A few years ago I read this horrifying article: Males can lactate. A recent event, which does not include me lactating occurred which reminded me of it. Enjoy this unsettling series of anecdotes: “Among them was a South American man, observed by Prussian naturalist Alexander von Humboldt, who subbed as wet nurse after his wife fell ill as well as male missionaries in Brazil that were the sole milk supply for their children because their wives had shriveled breasts. More recently, Agence France-Presse reported a short piece in 2002 on a 38-year-old man in Sri Lanka who nursed his two daughters through their infancy after his wife died during the birth of her second child.”
But in related news, you can increase your testosterone naturally. Here’s the author’s experience: “After 90 days, I had my testosterone tested again. My total T had gone up to 778 ng/dL and my free T had risen to 14.4 pg/mL. I had doubled my testosterone.” I’ve never had my t-levels checked.

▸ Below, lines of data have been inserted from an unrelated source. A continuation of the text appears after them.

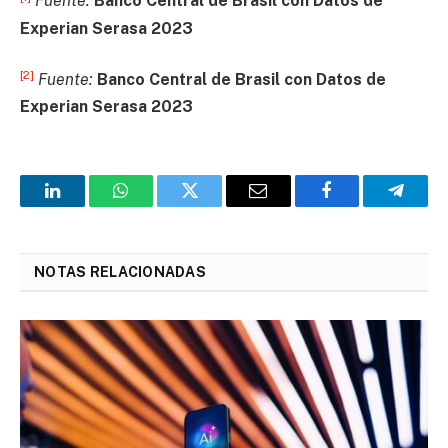
Fuente:
Banco Central de Brasil con Datos de
Experian Serasa 2023
[2]
Fuente:
Banco Central de Brasil con Datos de
Experian Serasa 2023
LinkedIn
WhatsApp
Twitter
Email
Facebook
Telegr
NOTAS RELACIONADAS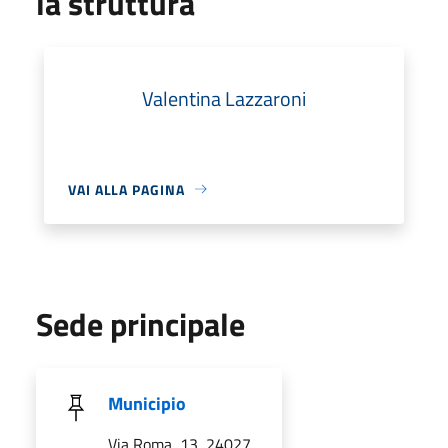
la struttura
Valentina Lazzaroni
VAI ALLA PAGINA
Sede principale
Municipio
Via Roma, 13, 24027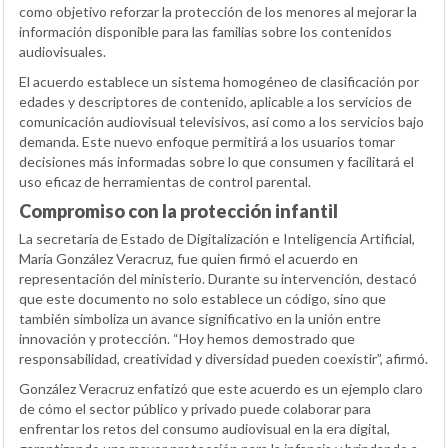
como objetivo reforzar la protección de los menores al mejorar la
información disponible para las familias sobre los contenidos
audiovisuales.
El acuerdo establece un sistema homogéneo de clasificación por
edades y descriptores de contenido, aplicable a los servicios de
comunicación audiovisual televisivos, así como a los servicios bajo
demanda. Este nuevo enfoque permitirá a los usuarios tomar
decisiones más informadas sobre lo que consumen y facilitará el
uso eficaz de herramientas de control parental.
Compromiso con la protección infantil
La secretaria de Estado de Digitalización e Inteligencia Artificial,
María González Veracruz, fue quien firmó el acuerdo en
representación del ministerio. Durante su intervención, destacó
que este documento no solo establece un código, sino que
también simboliza un avance significativo en la unión entre
innovación y protección. “Hoy hemos demostrado que
responsabilidad, creatividad y diversidad pueden coexistir”, afirmó.
González Veracruz enfatizó que este acuerdo es un ejemplo claro
de cómo el sector público y privado puede colaborar para
enfrentar los retos del consumo audiovisual en la era digital,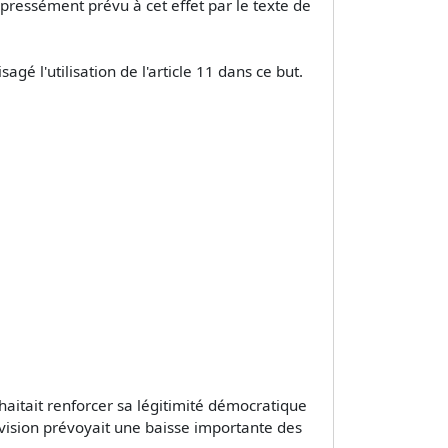
 expressément prévu à cet effet par le texte de
é l'utilisation de l'article 11 dans ce but.
uhaitait renforcer sa légitimité démocratique
révision prévoyait une baisse importante des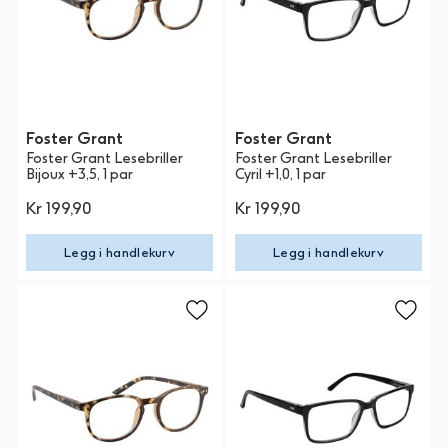
Foster Grant
Foster Grant
Foster Grant Lesebriller
Foster Grant Lesebriller
Bijoux +3,5, 1 par
Cyril +1,0, 1 par
Kr 199,90
Kr 199,90
Legg i handlekurv
Legg i handlekurv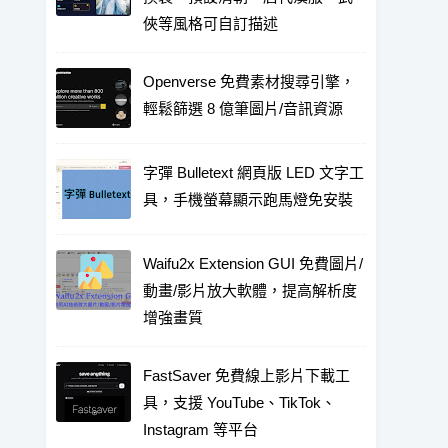
俠等風格可自訂描述
Openverse 免費素材搜尋引擎，
輕鬆篩選 8 億筆圖片/音訊資源
字彈 Bulletext 網頁版 LED 文字工
具，手機螢幕顯示跑馬燈免安裝
Waifu2x Extension GUI 免費圖片/
動畫/影片放大軟體，提高解析度
增強畫質
FastSaver 免費線上影片下載工
具，支援 YouTube、TikTok、
Instagram 等平台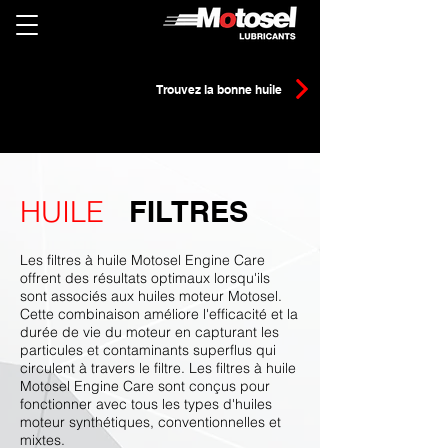
Trouvez la bonne huile
HUILE
FILTRES
Les filtres à huile Motosel Engine Care
offrent des résultats optimaux lorsqu'ils
sont associés aux huiles moteur Motosel.
Cette combinaison améliore l'efficacité et la
durée de vie du moteur en capturant les
particules et contaminants superflus qui
circulent à travers le filtre. Les filtres à huile
Motosel Engine Care sont conçus pour
fonctionner avec tous les types d'huiles
moteur synthétiques, conventionnelles et
mixtes.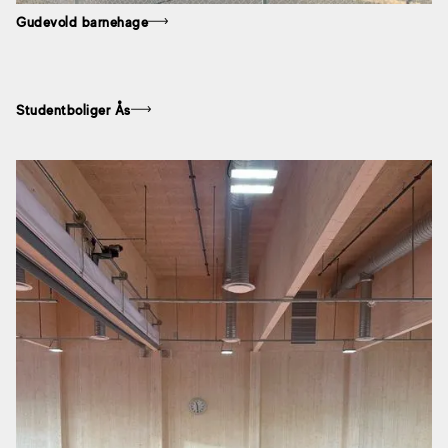
Gudevold barnehage
Studentboliger Ås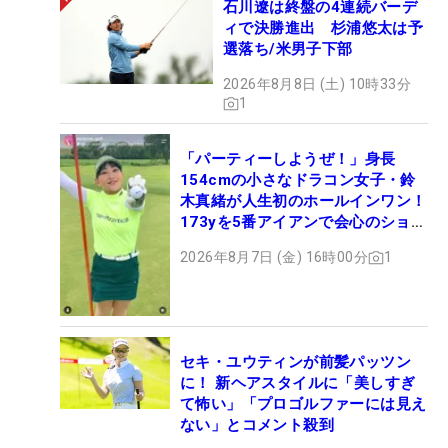
石川遼は終盤の4連続バーデ
ィで決勝進出 杉浦悠太は予
選落ち/米男子下部
2026年8月8日 (土) 10時33分
1
「パーティーしようぜ！」身長
154cmの小さなドラコン女子・鈴
木真緒が人生初のホールインワン！
173yを5番アイアンで会心のショッ
ト
2026年8月7日 (金) 16時00分
1
セキ・ユウティンが前髪パッツン
に！ 新ヘアスタイルに「美しすぎ
て怖い」「プロゴルファーには見え
ない」とコメント殺到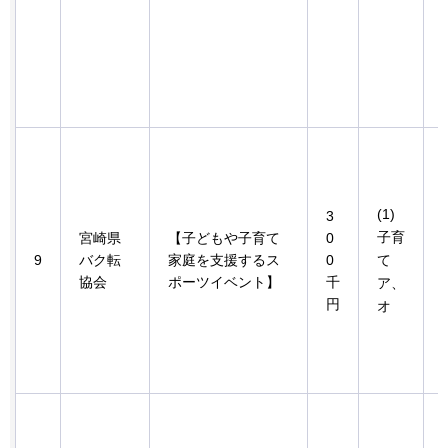
(1)
3
子育
宮崎県
【子どもや子育て
0
9
バク転
家庭を支援するス
0
て
協会
ポーツイベント】
千
ア、
円
オ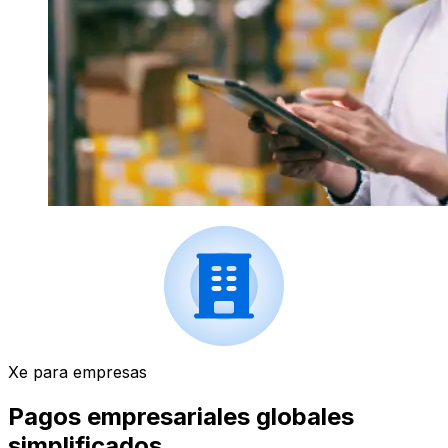
Xe para empresas
Pagos empresariales globales
simplificados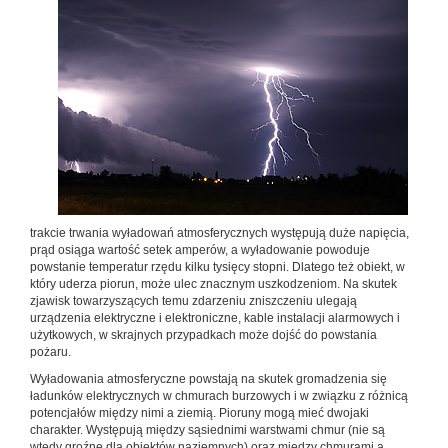
trakcie trwania wyładowań atmosferycznych występują duże napięcia,
prąd osiąga wartość setek amperów, a wyładowanie powoduje
powstanie temperatur rzędu kilku tysięcy stopni. Dlatego też obiekt, w
który uderza piorun, może ulec znacznym uszkodzeniom. Na skutek
zjawisk towarzyszących temu zdarzeniu zniszczeniu ulegają
urządzenia elektryczne i elektroniczne, kable instalacji alarmowych i
użytkowych, w skrajnych przypadkach może dojść do powstania
pożaru.
Wyładowania atmosferyczne powstają na skutek gromadzenia się
ładunków elektrycznych w chmurach burzowych i w związku z różnicą
potencjałów między nimi a ziemią. Pioruny mogą mieć dwojaki
charakter. Występują między sąsiednimi warstwami chmur (nie są
wtedy groźne dla obiektów naziemnych) oraz między chmurami a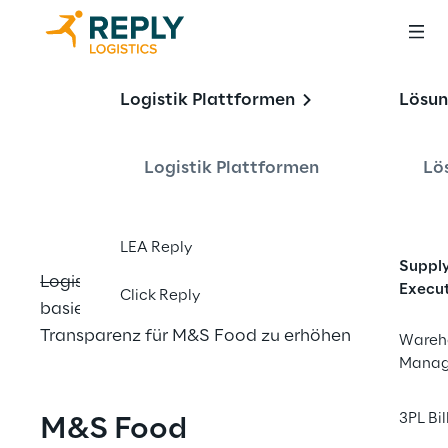
Brandneues 
Logistik Plattformen
Lösu
Supplier Portal Für 
M&S Food
Logistik Plattformen
Lö
LEA Reply
Suppl
Logistics Reply erstellt ein Online-Cloud-
Execu
Click Reply
basiertes Supplier Portal, um die 
Transparenz für M&S Food zu erhöhen
Wareh
Mana
3PL Bil
M&S Food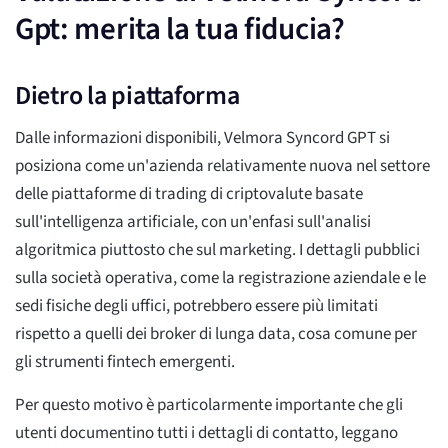
Gpt: merita la tua fiducia?
Dietro la piattaforma
Dalle informazioni disponibili, Velmora Syncord GPT si
posiziona come un'azienda relativamente nuova nel settore
delle piattaforme di trading di criptovalute basate
sull'intelligenza artificiale, con un'enfasi sull'analisi
algoritmica piuttosto che sul marketing. I dettagli pubblici
sulla società operativa, come la registrazione aziendale e le
sedi fisiche degli uffici, potrebbero essere più limitati
rispetto a quelli dei broker di lunga data, cosa comune per
gli strumenti fintech emergenti.
Per questo motivo è particolarmente importante che gli
utenti documentino tutti i dettagli di contatto, leggano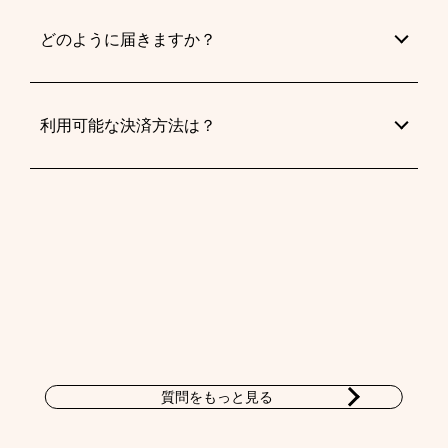
どのように届きますか？
利用可能な決済方法は？
質問をもっと見る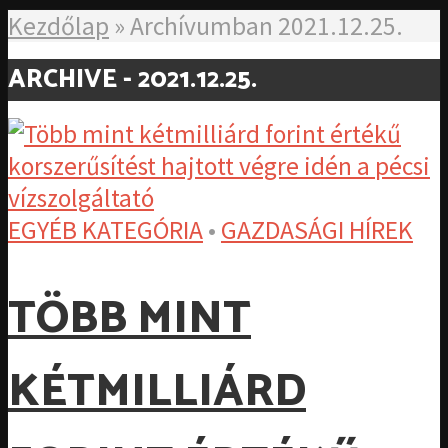
Kezdőlap
»
Archívumban 2021.12.25.
ARCHIVE - 2021.12.25.
EGYÉB KATEGÓRIA
•
GAZDASÁGI HÍREK
TÖBB MINT
KÉTMILLIÁRD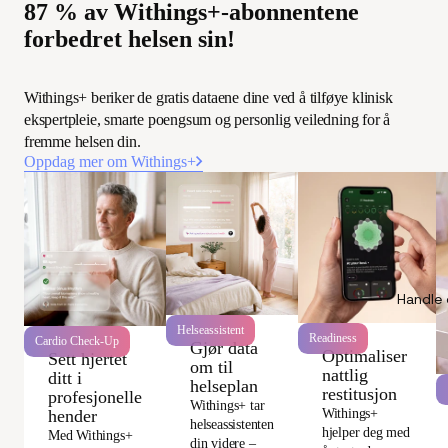
87 % av Withings+-abonnentene
forbedret helsen sin!
Withings+ beriker de gratis dataene dine ved å tilføye klinisk
ekspertpleie, smarte poengsum og personlig veiledning for å
fremme helsen din.
Oppdag mer om Withings+
Handle 
Helseassistent
Readiness
Cardio Check-Up
Gjør data
Optimaliser
Sett hjertet
om til
nattlig
ditt i
helseplan
restitusjon
profesjonelle
Withings+ tar
Withings+
hender
helseassistenten
hjelper deg med
Med Withings+
din videre –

William Briggs has hopefully participated in the final death blow to the p-value as a statistical tool. But, since the same misinterpretations of this useless tool keep appearing in social science journals, it seems likely to me that it’s a dead horse that remains to be beaten.
Bruce Charlton’s paper on the metaphysics of biology was accepted and published last year, but I had missed it. This line will be sure to disturb many, “Furthermore, I will suggest that a teleology of biology having the required properties entails ‘deism’; deism being belief in a single, overall, unifying – but potentially abstract and impersonal – source of order and meaning for reality.”
Over at Albion Awakening, William Wildblood (hopefully his real name) wrote Jesus was Left-Wing. Here’s a great line: “Liberals mistake being nice for loving but what is the greater love, that you support someone walking over a cliff or you turn him back? Love does not confirm someone in their errors but directs them towards the truth.”
Edward Feser wrote about Lewis’ doctrine of transposition. “By “transposition,” Lewis has in mind the way in which a system which is richer or has more elements can be represented in a system that is poorer insofar as it has fewer elements.”
The article, “Staying Friends with Ex-Romantic Partners,” claims that evidence suggests that among the reasons such friendships remain, ‘security and practical’ reasons have the most positive outcomes.
Jordan Peterson’s paper “A Psycho-ontological Analysis of Genesis 2-6” is available free on Scribd. It is the academic background to a great deal of his Biblical lecture series. He posits, rightly in my view, that the early chapters of Genesis are essentially making the narrative argument that, “If the world of experience is made of chaos and order, then the choice between the path of Cain and the path of Abel is the most important choice that anyone can ever make.” There are elements that some might find theologically objectionable, but it’s a great article.